Crash course in Japanese tattoo history


If you are thinking of the Japanese tattoos as an ancient trademark of a culture you are wrong.

Contrary to popular belief they only reached their peak in the 18th century. This sadly means that samurais never had tattoos. They still remain cool though because they had weird hairdos and they used to chop limbs off.

Of course a legitimate question arises. What makes these goddamn tattoos so special anyway. The horimono or irezumi tattoos as they were called back then were quite different in concept from their Western counterparts. They were more or less almost like paintings depicting scenes with gods which happened to be popular at the moment. The whole craze would have probably died off, if by accident or rather forced Japan decided to finally cease its isolation. This means that Japanese tattoos began to spread like wildfire through the Western world.
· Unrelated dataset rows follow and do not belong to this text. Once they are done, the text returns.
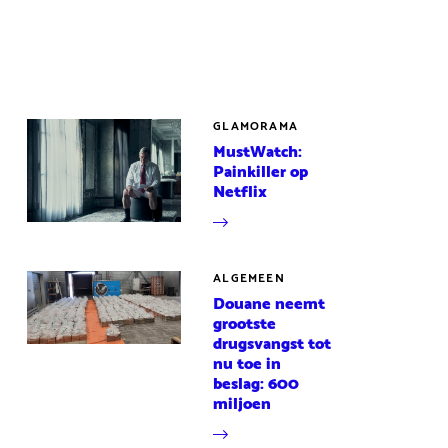
GLAMORAMA
MustWatch:
Painkiller op
Netflix
ALGEMEEN
Douane neemt
grootste
drugsvangst tot
nu toe in
beslag: 600
miljoen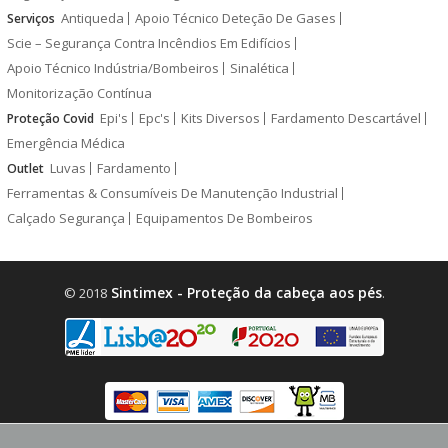
Antiqueda
Apoio Técnico Deteção De Gases
Serviços
Scie – Segurança Contra Incêndios Em Edifícios
Apoio Técnico Indústria/Bombeiros
Sinalética
Monitorização Contínua
Epi's
Epc's
Kits Diversos
Fardamento Descartável
Proteção Covid
Emergência Médica
Luvas
Fardamento
Outlet
Ferramentas & Consumíveis De Manutenção Industrial
Calçado Segurança
Equipamentos De Bombeiros
Sintimex - Proteção da cabeça aos pés
© 2018
.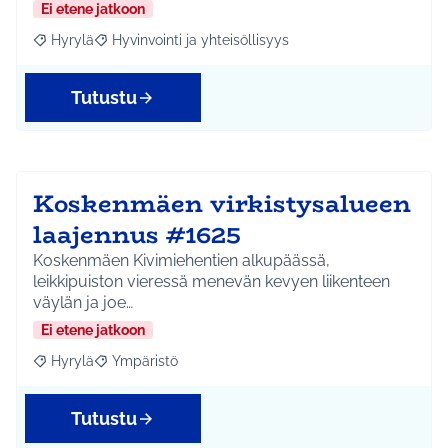
Ei etene jatkoon
Hyrylä
Hyvinvointi ja yhteisöllisyys
Rajaa tulokset aihepiirin mukaan: Hyrylä
Rajaa tulokset teeman mukaan: Hyvinvointi ja yhteisöl
Tutustu
Koskenmäen virkistysalueen
laajennus #1625
Koskenmäen Kivimiehentien alkupäässä,
leikkipuiston vieressä menevän kevyen liikenteen
väylän ja joe…
Ei etene jatkoon
Hyrylä
Ympäristö
Rajaa tulokset aihepiirin mukaan: Hyrylä
Rajaa tulokset teeman mukaan: Ympäristö
Tutustu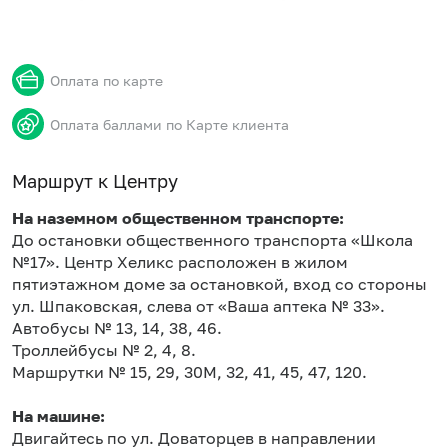
Оплата по карте
Оплата баллами по Карте клиента
Маршрут к Центру
На наземном общественном транспорте:
До остановки общественного транспорта «Школа
№17». Центр Хеликс расположен в жилом
пятиэтажном доме за остановкой, вход со стороны
ул. Шпаковская, слева от «Ваша аптека № 33».
Автобусы № 13, 14, 38, 46.
Троллейбусы № 2, 4, 8.
Маршрутки № 15, 29, 30М, 32, 41, 45, 47, 120.
На машине:
Двигайтесь по ул. Доваторцев в направлении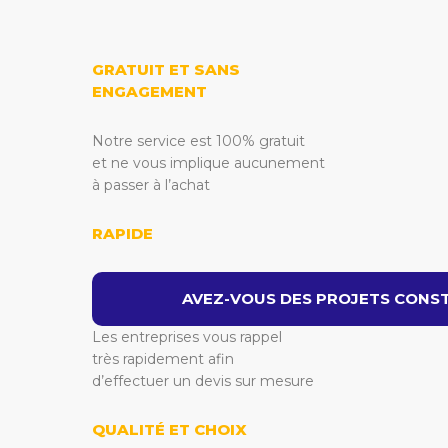
GRATUIT ET SANS
ENGAGEMENT
Notre service est 100% gratuit
et ne vous implique aucunement
à passer à l’achat
RAPIDE
AVEZ-VOUS DES PROJETS CONST
Les entreprises vous rappel
très rapidement afin
d’effectuer un devis sur mesure
QUALITÉ ET CHOIX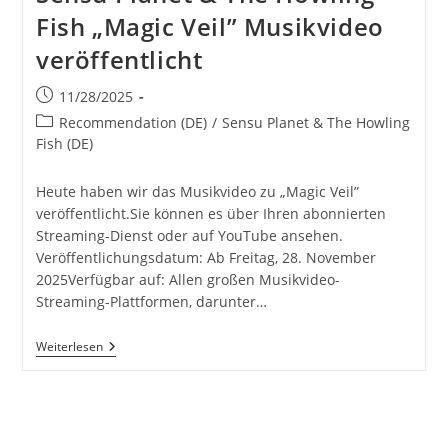
Fish „Magic Veil” Musikvideo
veröffentlicht
Beitrag
11/28/2025
veröffentlicht:
Beitrags-
Recommendation (DE)
/
Sensu Planet & The Howling
Kategorie:
Fish (DE)
Heute haben wir das Musikvideo zu „Magic Veil”
veröffentlicht.Sie können es über Ihren abonnierten
Streaming-Dienst oder auf YouTube ansehen.
Veröffentlichungsdatum: Ab Freitag, 28. November
2025Verfügbar auf: Allen großen Musikvideo-
Streaming-Plattformen, darunter…
Sensu
Weiterlesen
Planet
&
The
Howling
Fish
„Magic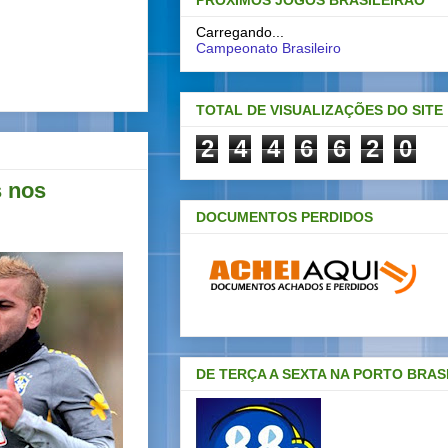
PRÓXIMOS JOGOS BRASILEIRAO
Carregando...
Campeonato Brasileiro
TOTAL DE VISUALIZAÇÕES DO SITE
2
4
4
6
6
2
0
s nos
DOCUMENTOS PERDIDOS
DE TERÇA A SEXTA NA PORTO BRAS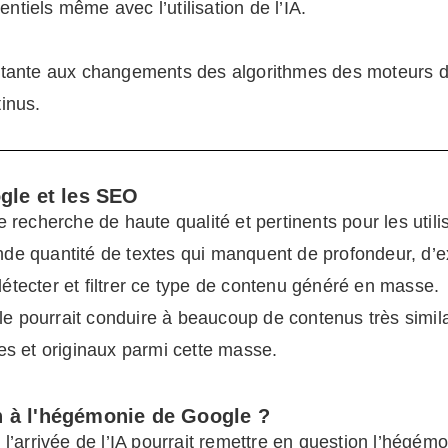
entiels même avec l’utilisation de l’IA.
stante aux changements des algorithmes des moteurs 
inus.
gle et les SEO
e recherche de haute qualité et pertinents pour les util
de quantité de textes qui manquent de profondeur, d’exp
étecter et filtrer ce type de contenu généré en masse.
e pourrait conduire à beaucoup de contenus très simila
ues et originaux parmi cette masse.
fin à l'hégémonie de Google ?
i l’arrivée de l’IA pourrait remettre en question l’hég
Tzar Alexander got one when he made a visit there. This probably didn’t make him very popular with the nobility, but the rumor is that Rasputin gave him the thumb up and to be honest when that man approved something it must have been something truly awesome. Too bad that both Rasputin and tzar Alexander had a horrible, gruesome death.

After a while Japan got civilized and tattoos went underground, soon being considered as a trademark of the infamous Yakuza.

Today though this art is seeing a resurrection probably because they got tired of the manga cartoons, although this statement may be a little overoptimistic.